MB2
(member)
08/12/14 12:30 PM
Re: Well Suze....

Quote:

griffin said:
I would like car racing a lot more if everyone who jumped out of their car and went after someone in a moving car got ran over. What an idiot.

griffin




I can take you back, a long way here. What I learned in real life, when and why, and this is specifically for Griffin, because, I know what his dream is right now. It's to be the BEST, and my knowledge of cycling, or triathlon is limited, MINIMAL at best, but all racing has the same mindset.

In, I believe 1966, my Father's best friend was driving a car for another team. Even as I sit here today, a half century later, my old man will say to me:

"Do you remember ANY of this nostalgic crap between teams that they talk about today on T.V.? Those other drivers and crews were the ones I was there to beat! We never approached another opposing team in the pits without a wrench in our hand. I sure as hell don't remember helping them, and they sure as hell didn't help me." And, I'll say, "No, Dad, I don't remember this nostalgic stuff. We had families and kids that were friends, as long as you were on the same TEAM, but if a team split up, you kept your distance from opposing teams, and stayed with your Dad's team, and the family members of his team." We were cordial, mostly, to everyone, and frankly, quite frosty to others, because every weekend, you wanted to beat them, and they wanted to beat you, and sure enough, sometimes the likes of Mario Andretti, the Bodine Brothers, Ken Schrader, Darrel Waltrip, and others, might be among the competitors, but this was long before REAL fame, and REAL money, and REAL sponsorship, REAL jealousy, 24 hour sports TV Channels, and most importantly, the internet.

What the media is selling, is revisionist history, a bunch of touchy-feely bull.

So, I'm going to take you back to the story of my Dad's best friend, who drove on an opposing team around 1966:

In a heat race, at a US track, my Dad's friend, came out of the fourth turn. The race was 'nothing special', just a run of the mill, weekend race. This is when officials didn't necessarily have a starter's stand, and the flagman entered the racing surface, that's when my Dad's friend clipped him with his front tire of an open-wheel car. My Mom's first instinct was to cover my eyes with her hand, but I still saw the flagman get tossed way up in the air, like a rag doll, and maybe 60' down the track. At the time, drivers and crews never signed those long legal documents, and one thing for SURE, women weren't allowed in the pits, because we were considered ONLY a distraction. The prognosis was, that the flagman, would survive, but that he would be in a wheelchair for life. The very next order of business though was to get my Dad's friend, back across the border, because the flagman could sue him in court for everything he owned, had police been able to serve him court papers in the US. My Dad's friend got back home to Canada, and never raced again. Except for probably a little blurb in a hometown newspaper, the ACCIDENT, would go largely unreported, there were no videos, only eye-witness accounts that would have had to been retold in a courtroom. We all watched for years later, as flagman continued to run out onto racing surfaces, and most prevalent in the highest form of motorsport, F-1 racing. Stupid, huh?

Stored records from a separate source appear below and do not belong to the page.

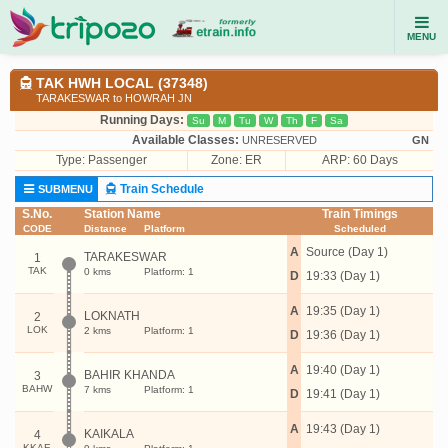
MENU
TAK HWH LOCAL (37348)
TARAKESWAR to HOWRAH JN
Running Days:
Su
M
Tu
W
Th
F
Sa
Available Classes:
UNRESERVED
GN
Type:
Passenger
Zone: ER
ARP: 60 Days
Train Schedule
SUBMENU
S.No.
Station Name
Train Timings
CODE
Distance
Platform
Scheduled
A
Source (Day 1)
TARAKESWAR
1
TAK
0 kms
Platform: 1
D
19:33 (Day 1)
A
19:35 (Day 1)
LOKNATH
2
LOK
2 kms
Platform: 1
D
19:36 (Day 1)
A
19:40 (Day 1)
BAHIR KHANDA
3
BAHW
7 kms
Platform: 1
D
19:41 (Day 1)
A
19:43 (Day 1)
KAIKALA
4
KKAE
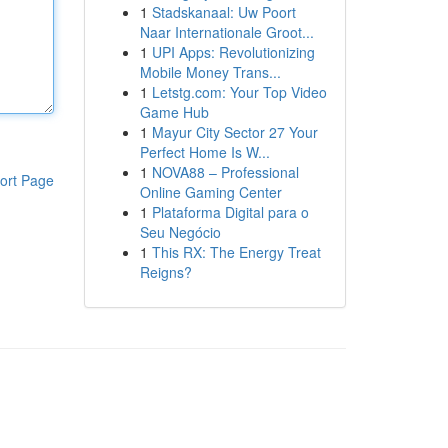
1
Stadskanaal: Uw Poort
Naar Internationale Groot...
1
UPI Apps: Revolutionizing
Mobile Money Trans...
1
Letstg.com: Your Top Video
Game Hub
1
Mayur City Sector 27 Your
Perfect Home Is W...
1
NOVA88 – Professional
ort Page
Online Gaming Center
1
Plataforma Digital para o
Seu Negócio
1
This RX: The Energy Treat
Reigns?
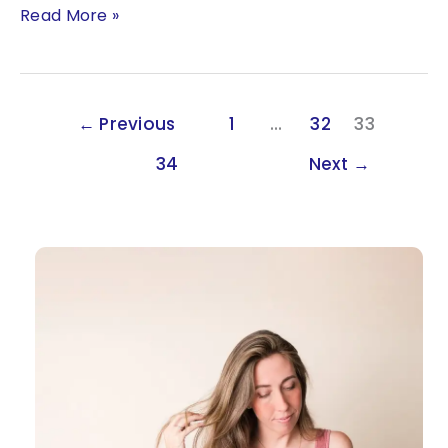
Beyond
Read More »
the
Woo:
The
Link
←
Previous
1
…
32
33
Between
Astrology,
34
Next
→
Human
Design
&
Genetics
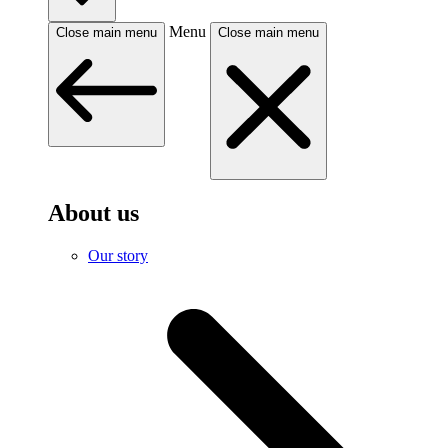
Menu
Close main menu
Close main menu
About us
Our story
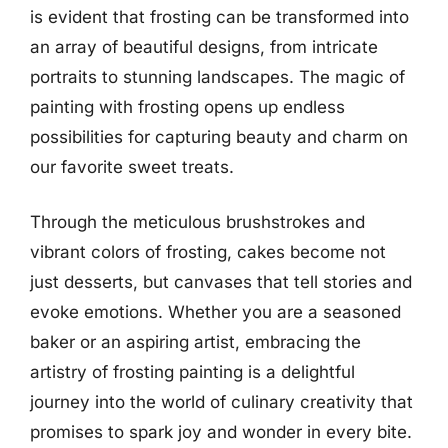
is evident that frosting can be transformed into
an array of beautiful designs, from intricate
portraits to stunning landscapes. The magic of
painting with frosting opens up endless
possibilities for capturing beauty and charm on
our favorite sweet treats.
Through the meticulous brushstrokes and
vibrant colors of frosting, cakes become not
just desserts, but canvases that tell stories and
evoke emotions. Whether you are a seasoned
baker or an aspiring artist, embracing the
artistry of frosting painting is a delightful
journey into the world of culinary creativity that
promises to spark joy and wonder in every bite.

About five years later, when my Dad's driver died, his best friend's son & daughter were sitting right next to me, during that accident. His friend's family and ours became even closer, because, my Dad gave up racing for a long while, and his friend understood what it was like to have to quit, something that we all LOVED. I was a pallbearer at his wife's funeral, and despite the years and distance, our families are still friends.

--------------------

Now, you're going to ask me, what this has to do with Griffin. First of all, we're not bitter, or litigious about anything that happened. Sad, sometimes, reflective most times, but realistic. We found other things in our lives, eventually. Tough times don't last, tough people do. But, more than anything if you have the heart and soul of a racer, it never goes away. First you'll be chasing that bunny (the best), then you WILL be the bunny, and people will be gunning for YOU. I could care less if Lance Armstrong was juiced or pumped full of oxygen, I'd still want to beat HIM. It's something quite inexplicable to those who have never experienced the equivalence of doing 300 kilometers per hour on a freeway, and what we call "The blood-red mist", the adrenaline pump, it's damn addictive, without performance enhancing drugs. So, you want to be a racer, but you want to do it on your OWN terms. You don't do things Lance's way, or Tony Stewart's way, you do things your OWN way, and this is real, real hard to get through to teenagers, but your Mom & Dad aren't holding you back, they are reining you IN, because when you ARE the bunny, THEN you're going to find out who your REAL friends are. I know that your Dad at least has experience with extraordinary things happening quickly, and a cop's intuition about people, learn to trust him and your Mom. And, when you ARE that bunny, Mom & Dad, your sisters and Cody, will STILL be there. Otherwise, it may require that you close off your soul to new people in your life, because people can't always be TRUSTED with your future. This cost exists in real life, in the media, and on the internet, but, it doesn't last forever, you will find a place and time for them. But, right NOW you are standing on the edge of greatness, amongst the world's finest, and that may never come again. Go for it, right NOW!